By IANS,
New Delhi : Although natural calamities and militancy have hit the war against polio, Pakistan hopes to eradicate it from most parts of the country in two years.
But the task is proving to be tough in the troubled tribal areas bordering Afghanistan, admitted Shahnaz Wazir Ali, Pakistan Prime Minister Youuf Raza Gilani’s representative for polio eradication.
Ali is visiting India as the head of a nine-member Pakistani delegation to study how India banished polio.
According to UN statistics, Pakistan registered 198 cases of polio in 2011, up from 144 cases in 2010. According to Ali, only 16 cases have been reported so far this year.
Ali says that 75 percent of the cases are spread from Pashtun tribes from the troubled Federally Administered Tribal Areas (FATA) along the Afghan border.
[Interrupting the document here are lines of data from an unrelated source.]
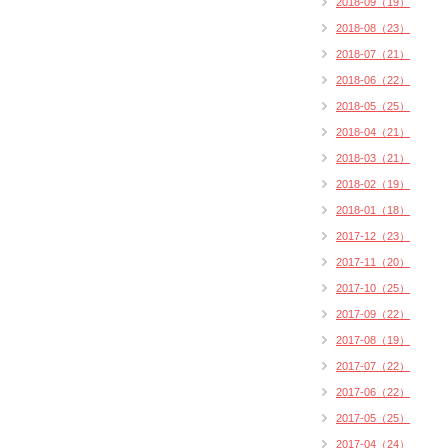
2018-09（19）
2018-08（23）
2018-07（21）
2018-06（22）
2018-05（25）
2018-04（21）
2018-03（21）
2018-02（19）
2018-01（18）
2017-12（23）
2017-11（20）
2017-10（25）
2017-09（22）
2017-08（19）
2017-07（22）
2017-06（22）
2017-05（25）
2017-04（24）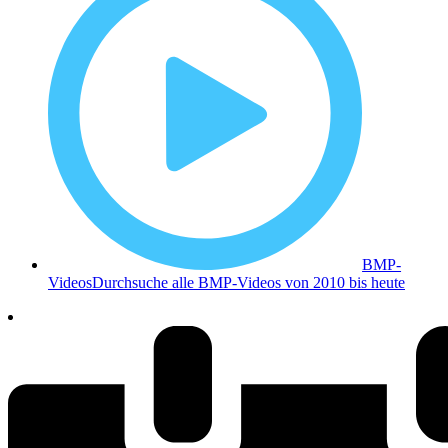
BMP-
Videos
Durchsuche alle BMP-Videos von 2010 bis heute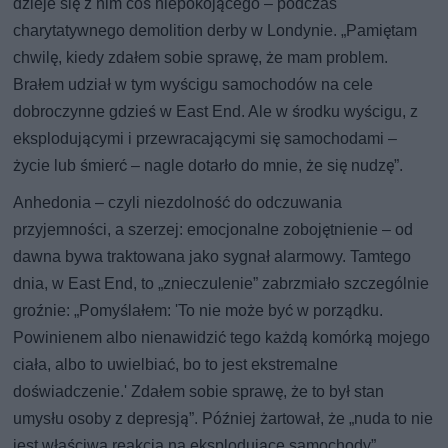
dzieje się z nim coś niepokojącego – podczas
charytatywnego demolition derby w Londynie. „Pamiętam
chwilę, kiedy zdałem sobie sprawę, że mam problem.
Brałem udział w tym wyścigu samochodów na cele
dobroczynne gdzieś w East End. Ale w środku wyścigu, z
eksplodującymi i przewracającymi się samochodami –
życie lub śmierć – nagle dotarło do mnie, że się nudzę”.
Anhedonia – czyli niezdolność do odczuwania
przyjemności, a szerzej: emocjonalne zobojętnienie – od
dawna bywa traktowana jako sygnał alarmowy. Tamtego
dnia, w East End, to „znieczulenie” zabrzmiało szczególnie
groźnie: „Pomyślałem: 'To nie może być w porządku.
Powinienem albo nienawidzić tego każdą komórką mojego
ciała, albo to uwielbiać, bo to jest ekstremalne
doświadczenie.' Zdałem sobie sprawę, że to był stan
umysłu osoby z depresją”. Później żartował, że „nuda to nie
jest właściwa reakcja na eksplodujące samochody”.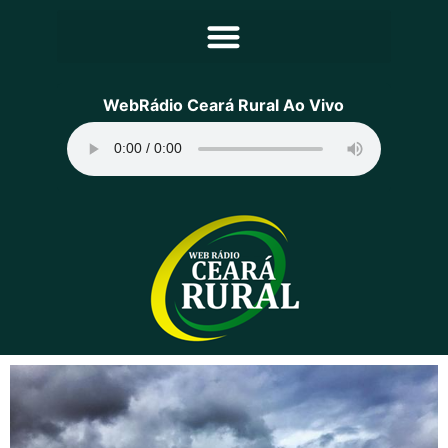
Principal
WebRádio Ceará Rural Ao Vivo
Notícias
Programação
Equipe
Contato
Sobre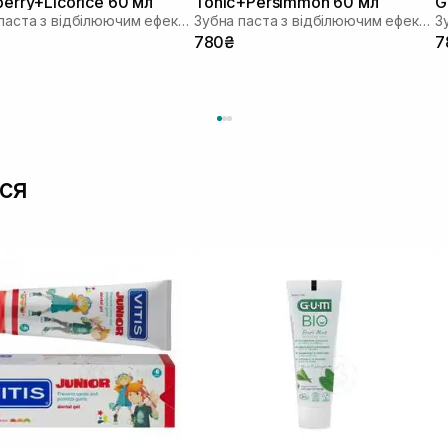
berry+Licorice 60 мл
Tonic+Persimmon 60 мл
G
Зубна паста з відбілюючим ефектом
Зубна паста з відбілюючим ефектом
780₴
7
ся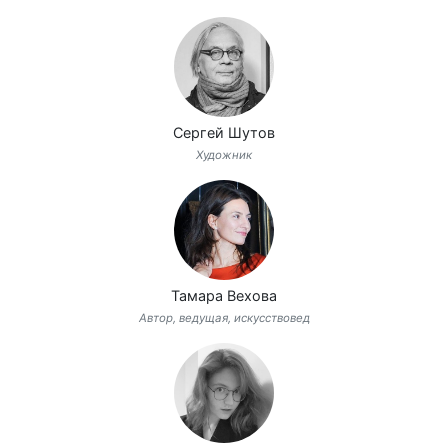
Сергей Шутов
Художник
Тамара Вехова
Автор, ведущая, искусствовед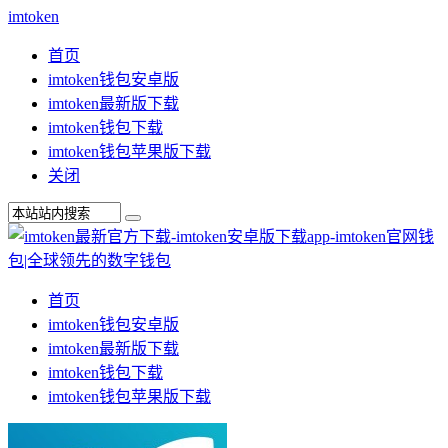
imtoken
首页
imtoken钱包安卓版
imtoken最新版下载
imtoken钱包下载
imtoken钱包苹果版下载
关闭
首页
imtoken钱包安卓版
imtoken最新版下载
imtoken钱包下载
imtoken钱包苹果版下载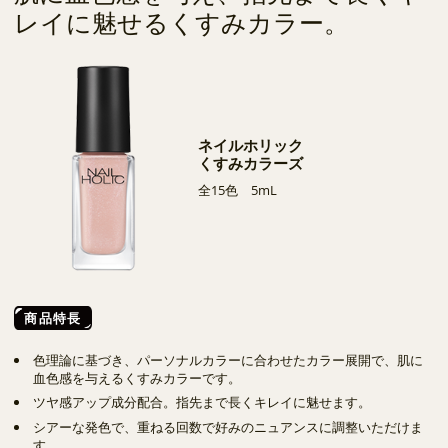
レイに魅せるくすみカラー。
ネイルホリック
くすみカラーズ
全15色 5mL
商品特長
色理論に基づき、パーソナルカラーに合わせたカラー展開で、肌に
血色感を与えるくすみカラーです。
ツヤ感アップ成分配合。指先まで長くキレイに魅せます。
シアーな発色で、重ねる回数で好みのニュアンスに調整いただけま
す。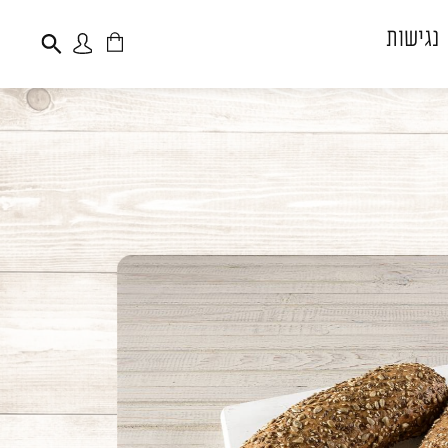
נגישות
פתיחת
פתיחת
חלונית
חלונית
עגלה
משתמש
משתמש חדש/אורח
דאגנו לכם ליצירת
חשבון קלה ומהירה
במיוחד. המשיכו למילוי
פרטיכם ותוכלו ליהנות
מהיתרונות של משתמש
רשום כבר עכשיו.
להרשמה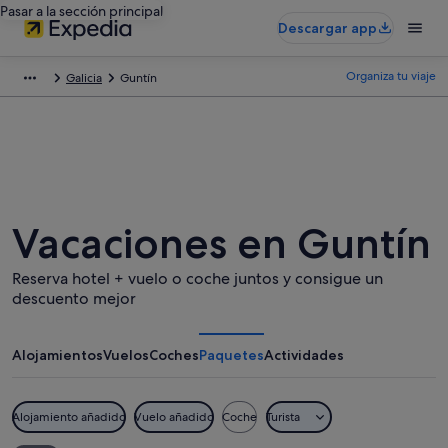
Pasar a la sección principal
Descargar app
Organiza tu viaje
Galicia
Guntín
Vacaciones en Guntín
Reserva hotel + vuelo o coche juntos y consigue un
descuento mejor
Alojamientos
Vuelos
Coches
Paquetes
Actividades
Alojamiento añadido
Vuelo añadido
Coche
Turista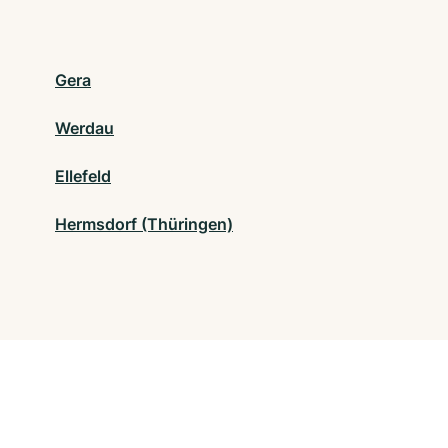
Gera
Werdau
Ellefeld
Hermsdorf (Thüringen)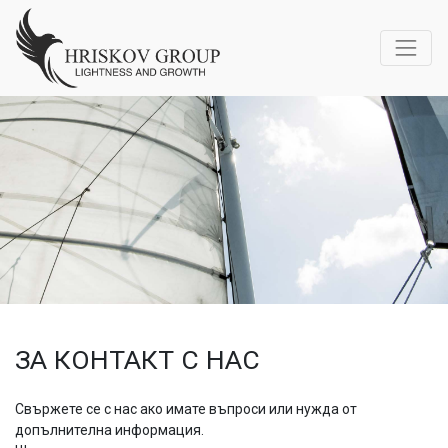
ЗА КОНТАКТ С НАС
Свържете се с нас ако имате въпроси или нужда от
допълнителна информация.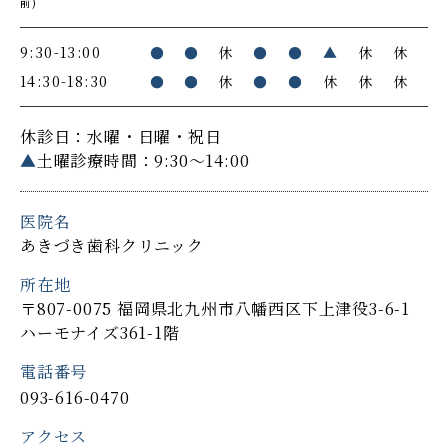
前)
9:30-13:00
●
●
休
●
●
▲
休
休
14:30-18:30
●
●
休
●
●
休
休
休
休診日：水曜・日曜・祝日
▲
土曜診療時間：9:30～14:00
医院名
あきづき歯科クリニック
所在地
〒807-0075 福岡県北九州市八幡西区下上津役3-6-1
ハーモナイズ361-1階
電話番号
093-616-0470
アクセス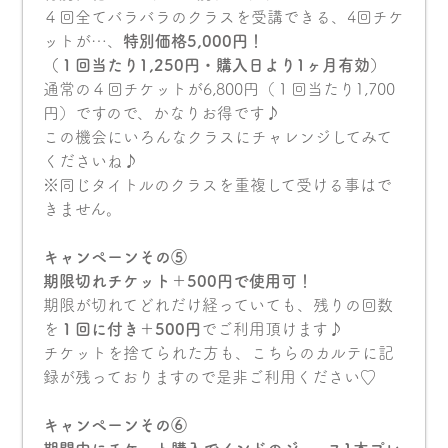
４回全てバラバラのクラスを受講できる、4回チケ
ットが…、
特別価格5,000円！
（１回当たり1,250円・購入日より1ヶ月有効）
通常の４回チケットが6,800円（１回当たり1,700
円）ですので、かなりお得です♪
この機会にいろんなクラスにチャレンジしてみて
くださいね♪
※同じタイトルのクラスを重複して受ける事はで
きません。
キャンペーンその⑤
期限切れチケット＋500円で使用可！
期限が切れてどれだけ経っていても、残りの回数
を
１回に付き＋500円
でご利用頂けます♪
チケットを捨てられた方も、こちらのカルテに記
録が残っておりますので是非ご利用ください♡
キャンペーンその⑥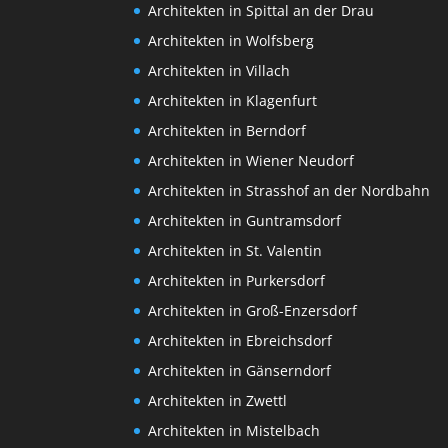
Architekten in Spittal an der Drau
Architekten in Wolfsberg
Architekten in Villach
Architekten in Klagenfurt
Architekten in Berndorf
Architekten in Wiener Neudorf
Architekten in Strasshof an der Nordbahn
Architekten in Guntramsdorf
Architekten in St. Valentin
Architekten in Purkersdorf
Architekten in Groß-Enzersdorf
Architekten in Ebreichsdorf
Architekten in Gänserndorf
Architekten in Zwettl
Architekten in Mistelbach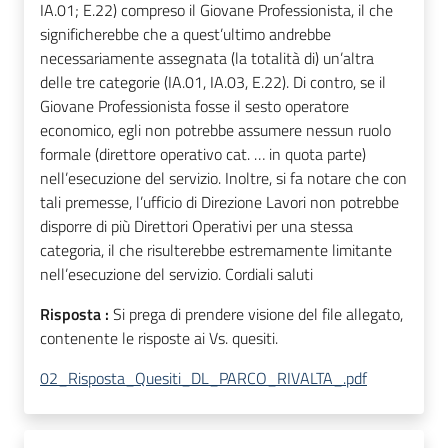
IA.01; E.22) compreso il Giovane Professionista, il che
significherebbe che a quest’ultimo andrebbe
necessariamente assegnata (la totalità di) un’altra
delle tre categorie (IA.01, IA.03, E.22). Di contro, se il
Giovane Professionista fosse il sesto operatore
economico, egli non potrebbe assumere nessun ruolo
formale (direttore operativo cat. … in quota parte)
nell’esecuzione del servizio. Inoltre, si fa notare che con
tali premesse, l’ufficio di Direzione Lavori non potrebbe
disporre di più Direttori Operativi per una stessa
categoria, il che risulterebbe estremamente limitante
nell’esecuzione del servizio. Cordiali saluti
Risposta :
Si prega di prendere visione del file allegato,
contenente le risposte ai Vs. quesiti.
02_Risposta_Quesiti_DL_PARCO_RIVALTA_.pdf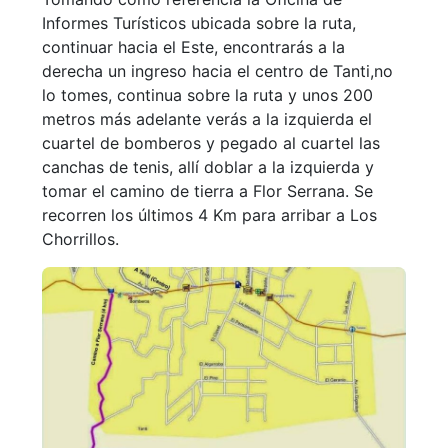
Informes Turísticos ubicada sobre la ruta,
continuar hacia el Este, encontrarás a la
derecha un ingreso hacia el centro de Tanti,no
lo tomes, continua sobre la ruta y unos 200
metros más adelante verás a la izquierda el
cuartel de bomberos y pegado al cuartel las
canchas de tenis, allí doblar a la izquierda y
tomar el camino de tierra a Flor Serrana. Se
recorren los últimos 4 Km para arribar a Los
Chorrillos.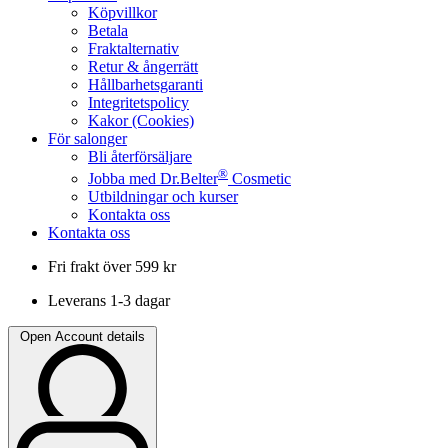
Köpvillkor
Betala
Fraktalternativ
Retur & ångerrätt
Hållbarhetsgaranti
Integritetspolicy
Kakor (Cookies)
För salonger
Bli återförsäljare
®
Jobba med Dr.Belter
Cosmetic
Utbildningar och kurser
Kontakta oss
Kontakta oss
Fri frakt över 599 kr
Leverans 1-3 dagar
Open Account details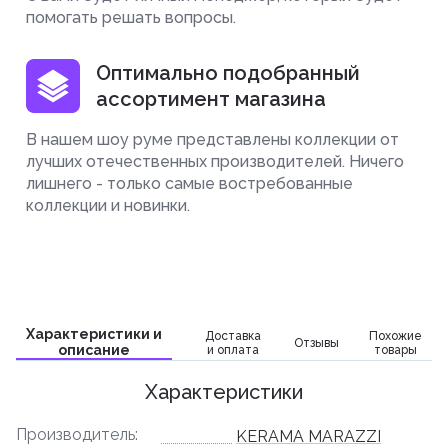
помогать решать вопросы.
Оптимально подобранный
ассортимент магазина
В нашем шоу руме представлены коллекции от
лучших отечественных производителей. Ничего
лишнего - только самые востребованные
коллекции и новинки.
Характеристики и
Доставка
Похожие
Отзывы
описание
и оплата
товары
Характеристики
Производитель:
KERAMA MARAZZI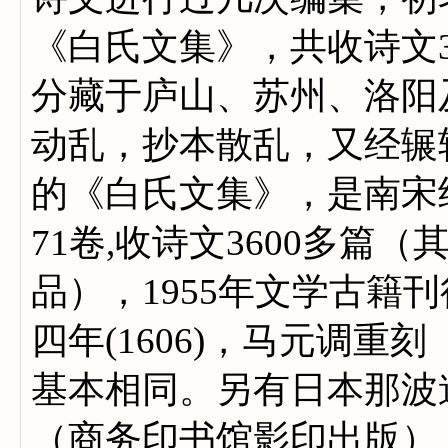
《白氏文集》，共收诗文38
分藏于庐山、苏州、洛阳
动乱，抄本散乱，又经辗
的《白氏文集》，是南宋绍兴年
71卷,收诗文3600多篇
品），1955年文学古籍
四年(1606)，马元调重
基本相同。另有日本那波道
（商务印书馆影印出版）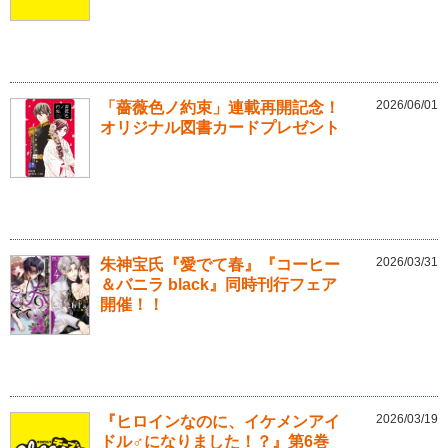
2026/06/01
「薔薇色ノ約束」連載再開記念！
オリジナル図書カードプレゼント
2026/03/31
朱神宝氏『愛でて春』『コーヒー
＆バニラ black』同時刊行フェア
開催！！
2026/03/19
『ヒロインなのに、イケメンアイ
ドル♂になりました！？』第6巻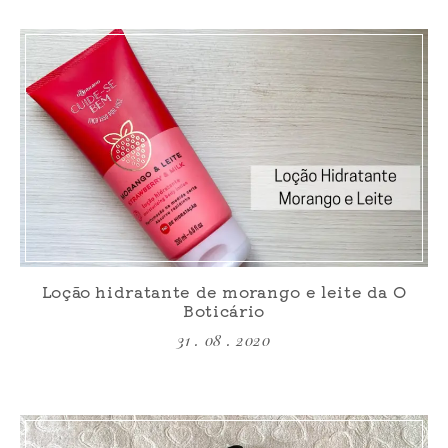
Loção hidratante de morango e leite da O
Boticário
31 . 08 . 2020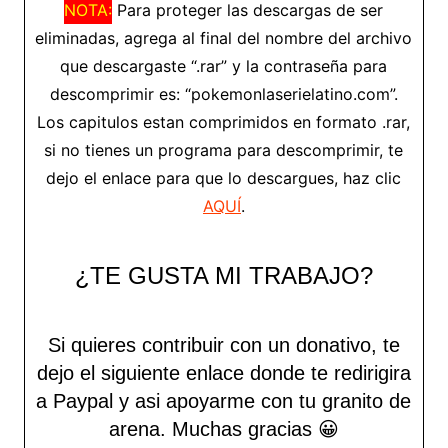
NOTA:
Para proteger las descargas de ser
eliminadas, agrega al final del nombre del archivo
que descargaste “.rar” y la contraseña para
descomprimir es: “pokemonlaserielatino.com”.
Los capitulos estan comprimidos en formato .rar,
si no tienes un programa para descomprimir, te
dejo el enlace para que lo descargues, haz clic
AQUÍ
.
¿TE GUSTA MI TRABAJO?
Si quieres contribuir con un donativo, te
dejo el siguiente enlace donde te redirigira
a Paypal y asi apoyarme con tu granito de
arena.
Muchas gracias 😀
“Mostly the cases of polio are reported from FATA, particularly from the Pashtun tribes, because reaching them for polio vaccination is very difficult,” says Ali.
Polio cases in Pakistan dropped to 32 in 2007 but again started rising, she said, adding that natural calamities like floods also affected the drive.
Ali explains that the increase in cases was primarily because of Pashtun migration to other parts of Pakistan due to disturbance in the area.
Delegation member Azra Fazal Pechuho, a member of Pakistan’s national assembly, admitted that the task of administering polio drops in the tribal areas was a mammoth task.
Health workers have to either wait for a brief ceasefire, during which vaccines are rushed to the region, or wait for the tribals to come out.
The Pakistani delegation said they were impressed by the methods India took to battle polio.
“We got to know what actually took India to make it polio free. We have understood the scale and efforts we require to make Pakistan polio free,” Ali added.